Does your team also help with delegate boosting efforts?
We do. We very recently signed an Agreement On Strategic Partnership And Cooperation with KINTEX (Korea International Exhibition Centre), which will see us both working together to promote the development of the MICE industry in the Asia-Pacific region.

If we can join forces to attract more events and delegates over to Asia-Pacific, we will do it. The event could rotate in the region or lead to spin-offs in several cities.

What would you say is the most important newly acquired event for AWE in 2024 and 2025?
Well, Super Terminal Expo in 2024 is one. In 2025, we will have UFI Global Congress. Held annually in renowned tradeshow destinations, the last global edition hosted in Asia-Pacific region was in 2019.

UFI represents an industry that involves all the significant and influential event organisers, stakeholders, partners, production houses, etc, so it will give us a great chance to showcase Hong Kong’s ability to connect events with the Greater Bay Area.

Event delegates are increasingly mixing business with leisure. Is AWE able to bring leisure elements into the event programme?
Oh, of course! We have what we call the EXPOtainment CUBE where we customise an array of visitor engagement programmes based on the nature of the show. One example is to offer local foodstuff like craft beers, siew mai, and gai zai cookies for international event delegates to pick up and enjoy. These are very local snacks that are loved by Hong Kong people. Event attendees need only to show the free-to-download AsiaWorld-Expo app to get these snacks and they can hang around and enjoy them.

Last September, we organised a jazz performance for event attendees. It took place around the end of the event show day, just in time for relaxed networking. We also offered some street food along with the jazz performance.

We make all these complimentary for event organisers, in the hope of providing a more unique experience for clients and their attendees.

Once our Phase 2 expansion is completed in 2027/2028 and we get our 20,000-pax arena, we will try to co-locate some of the live entertainment events hosted there with exhibitions. This will allow exhibition attendees to adjourn for some entertainment.

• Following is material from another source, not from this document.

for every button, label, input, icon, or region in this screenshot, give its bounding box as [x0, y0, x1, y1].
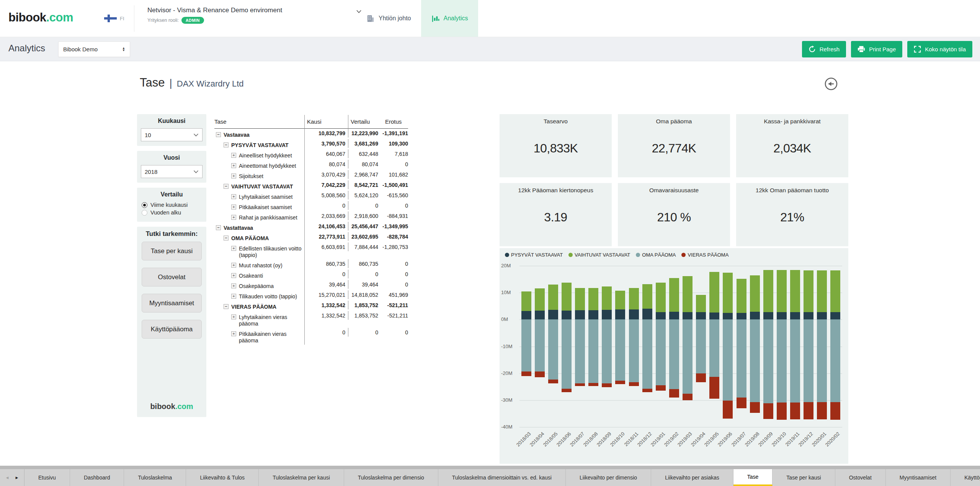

You know, we are world famous for hosting international concerts – K-pop, Western pop, J-pop, and even Thai-pop! After travelling all the way to Hong Kong for business, why not stay for some performances too?

We have also spoken to 11 SKIES, which is just adjacent to our complex, about sponsoring one free trial of one of its many fun activities for event attendees.

We aim for total experience at all events.‌

AWE does both business events and concerts. Is there an ideal proportion of event types for the venue, or does it not matter at all?
I do not think it matters at all. The trend now is integrated shows. We have conferences that combine exhibitions and entertainment – like the three-day ComplexCon (March 22-24, 2024), which will be a pop culture festival featuring street style, trainers, art, food, music and forums. How am I going to split that up?

It is far more important to look at the number of show days we can do, and the number of visitors we can bring to Hong Kong. Events bring economic contribution to Hong Kong because attendees spend on so many things for so many days.